Introducing cudaq-realtime for programming the Logical QPU

Fault-tolerant quantum computing demands a tight classical–quantum feedback loop in which QEC decoding and autocalibration occur throughout QPU operation. Our new library, cudaq-realtime, now available in the CUDA-Q 0.14 release, builds on NVQLink by giving developers a runtime API for microsecond-latency callbacks between GPUs and quantum controllers.

In October 2025, we announced NVIDIA NVQLink, an open platform architecture that brings accelerated computing into the quantum stack.

At GTC 2026, NVQLink became publicly available through the release of the cudaq-realtime API in the NVIDIA CUDA-Q platform, allowing developers to write CUDA-Q code sending data back and forth between a quantum controller and GPUs. And partners are already taking advantage of this across the quantum computing ecosystem.
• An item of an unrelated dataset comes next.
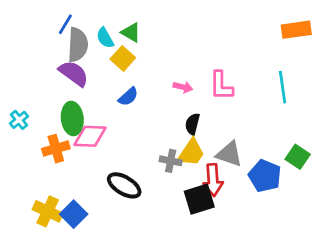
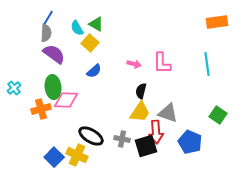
gray semicircle: (78, 45) -> (46, 33), moved, size x0.7
gray cross: (171, 161) -> (122, 139), moved
blue pentagon: (265, 176) -> (190, 142), moved
yellow cross: (48, 211) -> (77, 155), moved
Dell has validated XE7745, XE9680, R7715 and R770 servers as Real-time Host platforms, reproducing NVQLink latencies under 4 µs.
Quantum Machines have integrated cudaq-realtime with their Open Acceleration Stack.
Qblox has adopted cudaq-realtime into their control electronics for OQC's full-stack quantum systems, enabling microsecond-level hybrid feedback loops.
SDT has deployed the first tightly-coupled hybrid quantum-classical data center in Korea, using SDT's controller and NVQLink to connect an Anyon Computing QPU to NVIDIA GPUs.
Atom Computing announced the successful integration of NVQLink into their proprietary control-systems stack.
IQM and Zurich Instruments are building a real-time QEC demonstrator combining an IQM 20-qubit QPU, the Zurich Instruments ZQCS Quantum Control System, and NVQLink.
Quantinuum has demonstrated demanding real-time QEC, performing correlated decoding of the Bring code on their Helios system with NVIDIA's GPU-accelerated BP+OSD decoder from the CUDA-Q QEC library.
Q-CTRL's software has obtained a 50x reduction in classical overhead and 5x speedup in overall wall-clock time by integrating NVQLink.
Lawrence Berkeley National Laboratory used the architecture for the first integration of the open-source QubiC control system with NVIDIA DGX Spark and plans to perform AI-enhanced quantum control experiments, including readout classification and gate tuning.
Pacific Northwest National Laboratory is developing an open-source integration of the QICK FPGA control board with GH200 Grace Hopper via NVQLink, targeting GPU-accelerated QEC.
Elevate Quantum has launched Q-PAC, a commercially deployable open-architecture quantum system with QuantWare, Qblox, Q-CTRL, and Maybell components - including NVQLink-based GPU-cluster integration on the roadmap for 2026.
Diraq is using NVQLink to connect their silicon-based quantum processors with accelerated computing - for performing calibration, autotuning and benchmarking studies.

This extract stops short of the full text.